[[ Source records, beginning ]]

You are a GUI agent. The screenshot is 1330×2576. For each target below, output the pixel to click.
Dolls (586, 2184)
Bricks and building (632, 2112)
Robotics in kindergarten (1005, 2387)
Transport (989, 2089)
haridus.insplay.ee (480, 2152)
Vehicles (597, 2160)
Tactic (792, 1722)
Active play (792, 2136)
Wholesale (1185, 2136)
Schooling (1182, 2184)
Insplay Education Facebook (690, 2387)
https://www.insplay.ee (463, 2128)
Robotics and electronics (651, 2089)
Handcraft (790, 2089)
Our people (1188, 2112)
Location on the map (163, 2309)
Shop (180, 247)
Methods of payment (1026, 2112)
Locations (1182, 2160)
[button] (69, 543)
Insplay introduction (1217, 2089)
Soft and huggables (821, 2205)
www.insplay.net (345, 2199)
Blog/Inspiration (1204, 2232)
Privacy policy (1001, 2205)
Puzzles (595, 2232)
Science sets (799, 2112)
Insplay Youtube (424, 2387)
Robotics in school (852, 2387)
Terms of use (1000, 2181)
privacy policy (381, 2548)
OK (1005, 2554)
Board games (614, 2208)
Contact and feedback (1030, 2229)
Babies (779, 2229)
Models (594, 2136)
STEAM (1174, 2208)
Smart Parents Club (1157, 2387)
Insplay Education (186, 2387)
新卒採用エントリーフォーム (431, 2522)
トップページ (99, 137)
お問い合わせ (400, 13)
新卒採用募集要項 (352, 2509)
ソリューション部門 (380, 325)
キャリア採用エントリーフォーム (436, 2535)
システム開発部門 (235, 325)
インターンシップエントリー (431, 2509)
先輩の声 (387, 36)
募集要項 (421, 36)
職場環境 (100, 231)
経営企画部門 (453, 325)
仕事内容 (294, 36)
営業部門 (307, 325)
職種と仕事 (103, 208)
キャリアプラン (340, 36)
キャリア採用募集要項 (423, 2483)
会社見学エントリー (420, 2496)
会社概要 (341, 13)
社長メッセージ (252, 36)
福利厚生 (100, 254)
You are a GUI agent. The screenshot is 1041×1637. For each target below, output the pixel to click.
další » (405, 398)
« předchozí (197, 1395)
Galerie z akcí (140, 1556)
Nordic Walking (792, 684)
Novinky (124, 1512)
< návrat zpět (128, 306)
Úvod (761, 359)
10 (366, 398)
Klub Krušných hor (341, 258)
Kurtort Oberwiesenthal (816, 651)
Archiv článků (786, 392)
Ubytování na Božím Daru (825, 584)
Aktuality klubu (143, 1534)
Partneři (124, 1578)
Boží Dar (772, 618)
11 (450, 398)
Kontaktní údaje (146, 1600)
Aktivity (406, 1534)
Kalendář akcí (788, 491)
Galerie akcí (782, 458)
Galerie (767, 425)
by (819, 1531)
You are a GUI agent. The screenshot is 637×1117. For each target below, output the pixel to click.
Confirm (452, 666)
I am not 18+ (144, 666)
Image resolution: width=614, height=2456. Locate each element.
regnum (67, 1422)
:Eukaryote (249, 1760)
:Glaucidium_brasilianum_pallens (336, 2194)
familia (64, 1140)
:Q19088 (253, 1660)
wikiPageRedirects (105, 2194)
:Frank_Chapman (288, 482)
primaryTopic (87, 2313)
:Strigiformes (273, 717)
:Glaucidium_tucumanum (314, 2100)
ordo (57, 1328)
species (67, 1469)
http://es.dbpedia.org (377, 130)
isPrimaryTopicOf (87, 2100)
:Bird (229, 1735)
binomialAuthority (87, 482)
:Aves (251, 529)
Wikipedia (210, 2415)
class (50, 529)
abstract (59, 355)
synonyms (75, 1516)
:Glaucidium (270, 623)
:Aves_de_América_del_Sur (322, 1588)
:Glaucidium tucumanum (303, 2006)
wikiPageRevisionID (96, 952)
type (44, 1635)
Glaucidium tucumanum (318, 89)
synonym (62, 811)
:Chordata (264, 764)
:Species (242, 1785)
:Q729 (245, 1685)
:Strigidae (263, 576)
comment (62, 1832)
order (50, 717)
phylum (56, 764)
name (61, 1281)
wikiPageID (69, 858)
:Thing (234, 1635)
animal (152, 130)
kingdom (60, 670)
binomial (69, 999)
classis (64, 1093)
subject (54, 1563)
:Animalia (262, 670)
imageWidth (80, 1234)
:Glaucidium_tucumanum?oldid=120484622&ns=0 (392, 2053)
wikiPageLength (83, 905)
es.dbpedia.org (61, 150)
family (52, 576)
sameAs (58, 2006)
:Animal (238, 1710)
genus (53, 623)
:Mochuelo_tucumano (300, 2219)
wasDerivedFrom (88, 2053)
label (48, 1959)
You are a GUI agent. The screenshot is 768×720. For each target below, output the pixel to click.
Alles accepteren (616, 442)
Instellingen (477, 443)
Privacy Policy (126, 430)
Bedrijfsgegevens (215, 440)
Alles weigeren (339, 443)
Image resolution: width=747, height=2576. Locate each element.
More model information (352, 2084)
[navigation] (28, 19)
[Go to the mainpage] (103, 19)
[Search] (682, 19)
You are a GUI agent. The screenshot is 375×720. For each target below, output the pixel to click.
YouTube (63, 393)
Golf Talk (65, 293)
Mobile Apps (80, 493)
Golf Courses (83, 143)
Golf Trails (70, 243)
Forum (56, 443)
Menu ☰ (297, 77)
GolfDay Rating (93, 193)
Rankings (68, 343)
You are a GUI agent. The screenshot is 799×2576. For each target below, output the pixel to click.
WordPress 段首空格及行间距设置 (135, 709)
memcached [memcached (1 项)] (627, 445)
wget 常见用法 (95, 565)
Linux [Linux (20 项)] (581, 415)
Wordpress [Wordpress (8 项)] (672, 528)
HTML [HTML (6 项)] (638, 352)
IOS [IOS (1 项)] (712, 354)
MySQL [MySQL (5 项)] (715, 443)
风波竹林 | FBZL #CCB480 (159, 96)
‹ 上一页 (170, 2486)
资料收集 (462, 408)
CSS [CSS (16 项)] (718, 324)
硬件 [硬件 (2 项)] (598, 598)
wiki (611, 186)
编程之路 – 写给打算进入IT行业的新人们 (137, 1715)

[[ Source records, end ]]

Where the line with "You are a GUI agent. The screenshot is 1041×1637." ends, your copy should end too; please return exactly the lines from the first line of the data through it.

You are a GUI agent. The screenshot is 1330×2576. For each target below, output the pixel to click.
Dolls (586, 2184)
Bricks and building (632, 2112)
Robotics in kindergarten (1005, 2387)
Transport (989, 2089)
haridus.insplay.ee (480, 2152)
Vehicles (597, 2160)
Tactic (792, 1722)
Active play (792, 2136)
Wholesale (1185, 2136)
Schooling (1182, 2184)
Insplay Education Facebook (690, 2387)
https://www.insplay.ee (463, 2128)
Robotics and electronics (651, 2089)
Handcraft (790, 2089)
Our people (1188, 2112)
Location on the map (163, 2309)
Shop (180, 247)
Methods of payment (1026, 2112)
Locations (1182, 2160)
[button] (69, 543)
Insplay introduction (1217, 2089)
Soft and huggables (821, 2205)
www.insplay.net (345, 2199)
Blog/Inspiration (1204, 2232)
Privacy policy (1001, 2205)
Puzzles (595, 2232)
Science sets (799, 2112)
Insplay Youtube (424, 2387)
Robotics in school (852, 2387)
Terms of use (1000, 2181)
privacy policy (381, 2548)
OK (1005, 2554)
Board games (614, 2208)
Contact and feedback (1030, 2229)
Babies (779, 2229)
Models (594, 2136)
STEAM (1174, 2208)
Smart Parents Club (1157, 2387)
Insplay Education (186, 2387)
新卒採用エントリーフォーム (431, 2522)
トップページ (99, 137)
お問い合わせ (400, 13)
新卒採用募集要項 (352, 2509)
ソリューション部門 (380, 325)
キャリア採用エントリーフォーム (436, 2535)
システム開発部門 (235, 325)
インターンシップエントリー (431, 2509)
先輩の声 (387, 36)
募集要項 (421, 36)
職場環境 (100, 231)
経営企画部門 (453, 325)
仕事内容 (294, 36)
営業部門 (307, 325)
職種と仕事 (103, 208)
キャリアプラン (340, 36)
キャリア採用募集要項 (423, 2483)
会社見学エントリー (420, 2496)
会社概要 (341, 13)
社長メッセージ (252, 36)
福利厚生 (100, 254)
You are a GUI agent. The screenshot is 1041×1637. For each target below, output the pixel to click.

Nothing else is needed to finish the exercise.